La leçon, selon eux, devrait être d'atteindre le marché américain avec une échelle (Scale) suffisante. « Une introduction en bourse trop précoce aux États-Unis est un risque inutile. Une introduction mondiale réussie à Tel-Aviv peut offrir une entrée plus stable sur le marché public et poser les bases d'une cotation ultérieure aux États-Unis », soulignent-ils.

Le précédent Palo Alto

D'un autre côté, Jefferies souligne les changements survenus à Tel-Aviv ces dernières années. Par exemple, ils mentionnent le passage aux échanges du lundi au vendredi, destiné à s'aligner sur les échanges mondiaux, ce qui a conduit à une augmentation de 191 % des volumes de transactions les vendredis par rapport aux dimanches par le passé, ainsi qu'à une augmentation de la participation des investisseurs étrangers.

Selon Jefferies, le volume moyen des transactions à Tel-Aviv en mai s'élevait à 2,4 milliards de dollars avec un pic de participation des investisseurs étrangers de 33 %. Ils mentionnent également la résilience du marché local et le fait que les principaux indices de Tel-Aviv ont affiché des rendements supérieurs aux indices mondiaux malgré la guerre.

Un autre point mentionné est, bien sûr, la double cotation du géant de la cybersécurité Palo Alto, qui a été enregistré pour les transactions en février de cette année — non pas en raison de besoins de levée de capitaux, mais, selon eux, par intention stratégique.

« Les rapports dans les médias et les conversations privées que nous avons eues avec des entreprises et des investisseurs indiquent qu'il existe un certain nombre d'entreprises technologiques israéliennes valorisées à des milliards de dollars qui sont actuellement enregistrées uniquement aux États-Unis et qui envisagent une double cotation », ajoutent-ils.

Jefferies consacre un chapitre de l'étude à répondre aux arguments contre l'introduction en bourse d'entreprises technologiques à Tel-Aviv. Selon eux, la préoccupation la plus courante concerne la liquidité à Tel-Aviv par rapport à Wall Street, mais ils rappellent la croissance récente des volumes et notent également : « La question pertinente n'est pas de savoir où existe la liquidité théorique la plus élevée, mais où une entreprise d'une taille donnée pourra réaliser des transactions institutionnelles de manière cohérente dans les 6 à 12 mois suivant l'introduction ». Selon leur évaluation, à Wall Street, il est souvent difficile d'y parvenir et le résultat est la volatilité, alors qu'avec une introduction mondiale à Tel-Aviv, un environnement de négociation plus stable peut être créé.
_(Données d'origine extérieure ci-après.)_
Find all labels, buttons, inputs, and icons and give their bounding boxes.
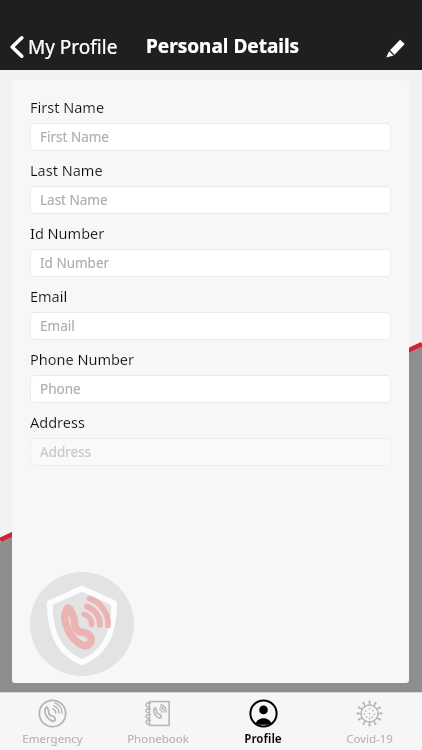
button[interactable]: Profile [210, 693, 316, 747]
staticText: Personal Details [146, 33, 300, 59]
staticText: Last Name [40, 191, 108, 209]
staticText: Email [30, 286, 68, 306]
button[interactable]: Phone [30, 375, 391, 403]
staticText: Address [30, 412, 85, 432]
staticText: Address [40, 443, 92, 461]
staticText: Id Number [40, 254, 110, 272]
button[interactable]: My Profile [0, 24, 126, 70]
staticText: Id Number [30, 223, 105, 243]
button[interactable]: Email [30, 312, 391, 340]
staticText: Phone [40, 380, 81, 398]
staticText: First Name [30, 97, 105, 117]
button[interactable]: Edit [368, 24, 422, 70]
staticText: Profile [244, 731, 282, 747]
staticText: Emergency [22, 731, 83, 747]
staticText: My Profile [28, 34, 118, 60]
staticText: First Name [40, 128, 109, 146]
staticText: Covid-19 [346, 731, 393, 747]
staticText: Email [40, 317, 75, 335]
button[interactable]: First Name [30, 123, 391, 151]
button[interactable]: Emergency [0, 693, 105, 747]
button[interactable]: Address [30, 438, 391, 466]
staticText: Phonebook [127, 731, 189, 747]
staticText: Last Name [30, 160, 103, 180]
button[interactable]: Id Number [30, 249, 391, 277]
button[interactable]: Phonebook [105, 693, 210, 747]
staticText: Phone Number [30, 349, 135, 369]
button[interactable]: Last Name [30, 186, 391, 214]
button[interactable]: Covid-19 [316, 693, 422, 747]
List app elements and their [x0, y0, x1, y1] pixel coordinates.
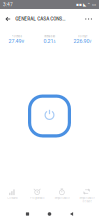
staticText: Temporizador — [54, 197, 70, 200]
button[interactable]: More options — [80, 12, 99, 26]
staticText: Voltaje — [78, 35, 87, 38]
button[interactable]: Temporizador de bucle — [74, 188, 99, 203]
staticText: Potencia — [12, 35, 22, 38]
staticText: W — [22, 40, 24, 44]
staticText: 226.90 — [74, 38, 90, 44]
staticText: Consumo — [7, 197, 18, 200]
staticText: Programado — [30, 197, 45, 200]
button[interactable]: Consumo — [0, 188, 25, 200]
staticText: Intensidad — [44, 35, 56, 38]
staticText: ▪▪ ◣ ⌃ ▭ — [76, 2, 96, 7]
staticText: GENERAL CASA CONS... — [15, 16, 65, 22]
staticText: Temporizador de bucle — [79, 197, 95, 203]
staticText: 3:47 — [3, 2, 13, 7]
button[interactable]: Home — [38, 208, 60, 220]
button[interactable]: Back — [60, 208, 82, 220]
staticText: V — [90, 40, 92, 44]
button[interactable]: Programado — [25, 188, 50, 200]
button[interactable]: Back — [0, 13, 15, 25]
staticText: 27.49 — [8, 38, 22, 44]
staticText: A — [54, 40, 56, 44]
button[interactable]: Temporizador — [50, 188, 74, 200]
staticText: 0.21 — [44, 38, 54, 44]
button[interactable]: Power — [28, 94, 71, 138]
button[interactable]: Recents — [16, 208, 38, 220]
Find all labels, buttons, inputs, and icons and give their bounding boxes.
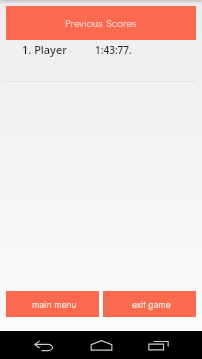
staticText: main menu bbox=[32, 298, 77, 312]
staticText: 1. Player bbox=[22, 42, 67, 57]
button[interactable]: Previous Scores bbox=[6, 6, 196, 40]
staticText: 1:43:77. bbox=[95, 43, 132, 57]
button[interactable]: exit game bbox=[103, 291, 196, 317]
button[interactable]: 1. Player bbox=[6, 40, 196, 81]
staticText: exit game bbox=[132, 298, 171, 312]
button[interactable]: main menu bbox=[6, 291, 99, 317]
button[interactable]: Home bbox=[87, 331, 115, 359]
staticText: Previous Scores bbox=[65, 15, 137, 31]
button[interactable]: Recent apps bbox=[144, 331, 172, 359]
button[interactable]: Back bbox=[30, 331, 58, 359]
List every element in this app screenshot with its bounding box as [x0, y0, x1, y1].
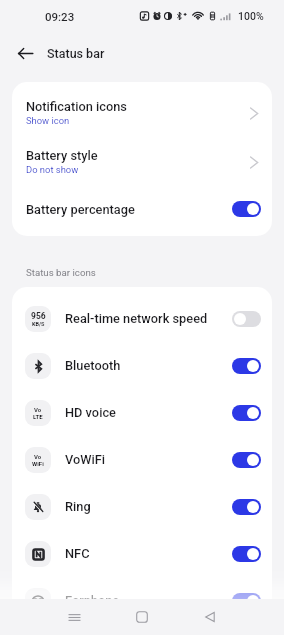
button[interactable]: Bluetooth [12, 342, 272, 389]
button[interactable]: Back [9, 37, 41, 69]
staticText: Real-time network speed [65, 311, 208, 326]
staticText: 956 [31, 311, 46, 321]
staticText: HD voice [65, 405, 116, 420]
button[interactable]: Vo [12, 389, 272, 436]
staticText: Notification icons [26, 99, 127, 114]
button[interactable]: Toggle on [232, 452, 261, 468]
button[interactable]: Earphone [12, 577, 272, 624]
button[interactable]: Battery percentage [12, 186, 272, 232]
button[interactable]: Toggle on [232, 358, 261, 374]
staticText: KB/S [32, 321, 45, 327]
button[interactable]: NFC [12, 530, 272, 577]
button[interactable]: Toggle on [232, 546, 261, 562]
button[interactable]: Toggle on [232, 201, 261, 217]
button[interactable]: Notification icons [12, 88, 272, 137]
button[interactable]: Recents [56, 599, 92, 635]
staticText: Battery style [26, 148, 98, 163]
staticText: Vo [34, 406, 42, 413]
button[interactable]: Back [192, 599, 228, 635]
staticText: Bluetooth [65, 358, 121, 373]
staticText: VoWiFi [65, 452, 106, 467]
button[interactable]: Vo [12, 436, 272, 483]
button[interactable]: Ring [12, 483, 272, 530]
staticText: 100% [238, 10, 264, 22]
staticText: Status bar [47, 46, 105, 61]
staticText: Battery percentage [26, 202, 135, 217]
staticText: Earphone [65, 593, 120, 608]
staticText: Vo [34, 453, 42, 460]
staticText: Ring [65, 499, 91, 514]
staticText: LTE [33, 413, 43, 420]
button[interactable]: 956 [12, 295, 272, 342]
button[interactable]: Toggle on [232, 405, 261, 421]
button[interactable]: Battery style [12, 137, 272, 186]
staticText: NFC [65, 546, 90, 561]
button[interactable]: Toggle off [232, 311, 261, 327]
staticText: Do not show [26, 164, 79, 175]
staticText: WiFi [32, 460, 44, 467]
staticText: 09:23 [45, 10, 75, 23]
button[interactable]: Toggle on [232, 593, 261, 609]
button[interactable]: Home [124, 599, 160, 635]
button[interactable]: Toggle on [232, 499, 261, 515]
staticText: Status bar icons [26, 267, 96, 278]
staticText: Show icon [26, 115, 70, 126]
Un deuxième argument qui surgit est qu'une introduction en bourse à Tel-Aviv signale aux investisseurs que l'entreprise ne peut pas s'introduire aux États-Unis. Selon la banque, cette crainte est déconnectée de la réalité, et les investisseurs internationaux n'évaluent pas les entreprises en fonction de la bourse sur laquelle elles sont négociées.
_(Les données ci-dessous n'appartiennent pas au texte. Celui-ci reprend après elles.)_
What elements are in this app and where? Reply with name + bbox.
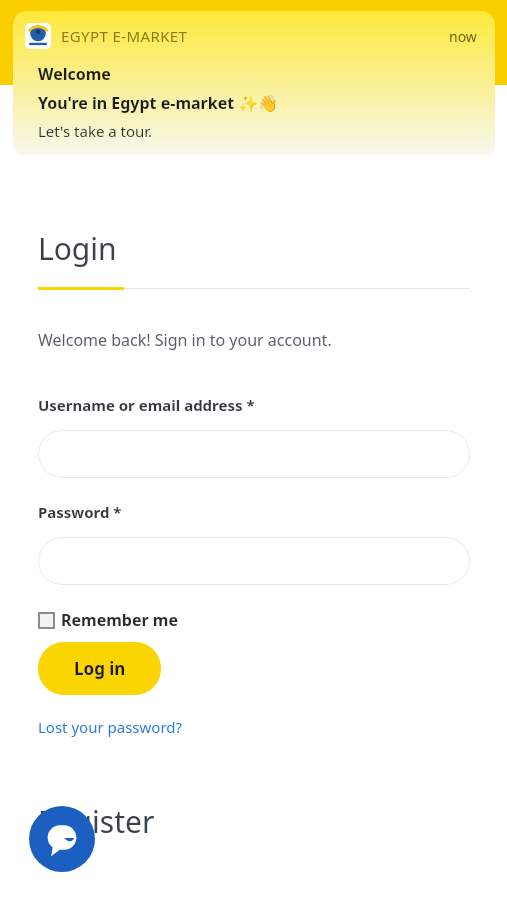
staticText: Let's take a tour. <box>38 121 153 141</box>
staticText: now <box>449 27 477 46</box>
staticText: Login <box>38 228 117 269</box>
staticText: Log in <box>74 657 126 680</box>
staticText: EGYPT E-MARKET <box>61 26 188 46</box>
button[interactable]: EGYPT E-MARKET <box>13 11 495 155</box>
button[interactable]: Remember me <box>38 609 178 631</box>
staticText: Remember me <box>61 609 178 631</box>
staticText: Welcome <box>38 63 111 85</box>
staticText: Welcome back! Sign in to your account. <box>38 329 332 351</box>
staticText: Username or email address * <box>38 395 255 415</box>
button[interactable] <box>38 537 470 585</box>
button[interactable]: Log in <box>38 642 161 695</box>
button[interactable]: Open chat <box>29 806 95 872</box>
staticText: Password * <box>38 502 122 522</box>
staticText: Register <box>38 801 155 842</box>
button[interactable] <box>38 430 470 478</box>
staticText: You're in Egypt e-market ✨👋 <box>38 92 279 114</box>
button[interactable]: Lost your password? <box>38 717 183 737</box>
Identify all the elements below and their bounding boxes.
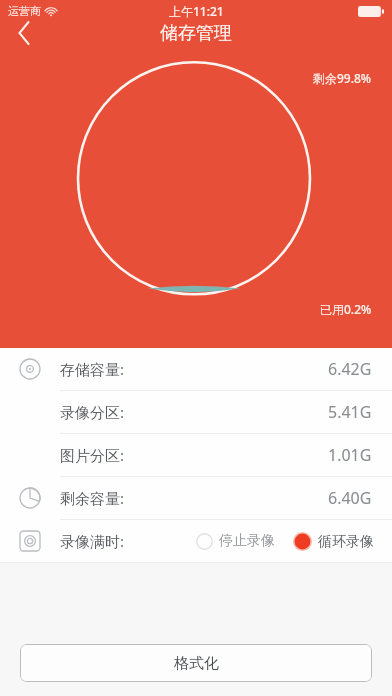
button[interactable]: 循环录像 (289, 528, 378, 555)
staticText: 6.42G (328, 358, 372, 380)
button[interactable]: 录像分区: (0, 391, 392, 434)
staticText: 6.40G (328, 487, 372, 509)
button[interactable]: 图片分区: (0, 434, 392, 477)
staticText: 存储容量: (60, 359, 125, 379)
staticText: 储存管理 (160, 22, 232, 44)
staticText: 格式化 (174, 654, 219, 673)
staticText: 剩余99.8% (313, 70, 372, 86)
button[interactable]: 存储容量: (0, 348, 392, 391)
staticText: 已用0.2% (320, 301, 372, 317)
staticText: 1.01G (328, 444, 372, 466)
staticText: 录像分区: (60, 402, 125, 422)
button[interactable]: 格式化 (20, 644, 372, 682)
button[interactable]: 剩余容量: (0, 477, 392, 520)
button[interactable]: 停止录像 (192, 528, 279, 554)
staticText: 录像满时: (60, 531, 125, 551)
staticText: 运营商 (8, 4, 41, 18)
staticText: 停止录像 (219, 532, 275, 550)
staticText: 5.41G (328, 401, 372, 423)
staticText: 上午11:21 (169, 3, 224, 19)
staticText: 剩余容量: (60, 488, 125, 508)
button[interactable]: 返回 (0, 22, 48, 44)
staticText: 循环录像 (318, 533, 374, 551)
staticText: 图片分区: (60, 445, 125, 465)
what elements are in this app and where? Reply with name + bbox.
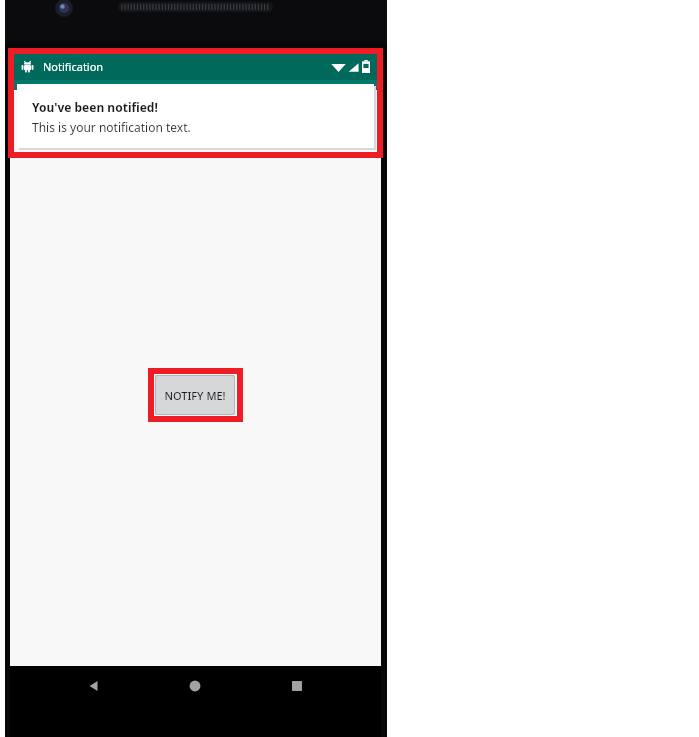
button[interactable]: Back — [78, 670, 110, 702]
staticText: Notification — [43, 59, 104, 74]
staticText: You've been notified! — [32, 99, 158, 115]
button[interactable]: Recent apps — [281, 670, 313, 702]
staticText: NOTIFY ME! — [164, 388, 226, 403]
button[interactable]: Home — [179, 670, 211, 702]
button[interactable]: NOTIFY ME! — [156, 376, 234, 414]
staticText: This is your notification text. — [32, 119, 191, 135]
button[interactable]: You've been notified! — [17, 84, 374, 148]
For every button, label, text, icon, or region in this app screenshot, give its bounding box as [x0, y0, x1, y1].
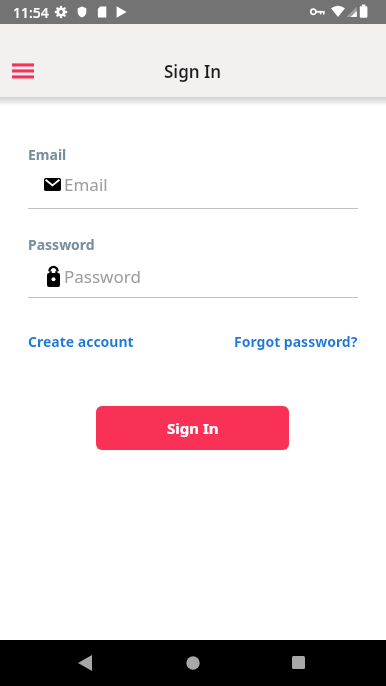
staticText: Sign In [164, 60, 222, 83]
button[interactable] [292, 656, 305, 669]
button[interactable]: Email [28, 170, 358, 209]
button[interactable] [186, 656, 200, 670]
staticText: Sign In [167, 418, 219, 438]
button[interactable]: Create account [28, 332, 134, 351]
button[interactable] [78, 655, 92, 671]
button[interactable] [12, 63, 34, 79]
button[interactable]: Forgot password? [234, 332, 358, 351]
staticText: Create account [28, 332, 134, 351]
staticText: Forgot password? [234, 332, 358, 351]
staticText: Password [64, 265, 141, 288]
staticText: Email [64, 173, 108, 196]
staticText: 11:54 [13, 3, 49, 22]
staticText: Email [28, 145, 67, 164]
button[interactable]: Password [28, 260, 358, 298]
button[interactable]: Sign In [96, 406, 289, 450]
staticText: Password [28, 235, 95, 254]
Jefferies ajoute que « pénétrer le marché américain avec une position d'échelle (scale), le soutien d'investisseurs institutionnels et un historique de transactions est complètement différent que d'entrer au point de départ... L'entreprise arrive avec une base d'investisseurs définie, une réputation d'entreprise publique et une crédibilité auprès des analystes et des investisseurs mondiaux ».

Dans ce contexte, ils mentionnent la démarche réussie de l'entreprise fintech Nayax, qui est d'abord entrée en bourse à Tel-Aviv, puis s'est enregistrée pour les transactions aux États-Unis. « Pour de nombreuses entreprises israéliennes en croissance, le chemin le plus efficace vers le marché mondial commence à la maison », concluent-ils.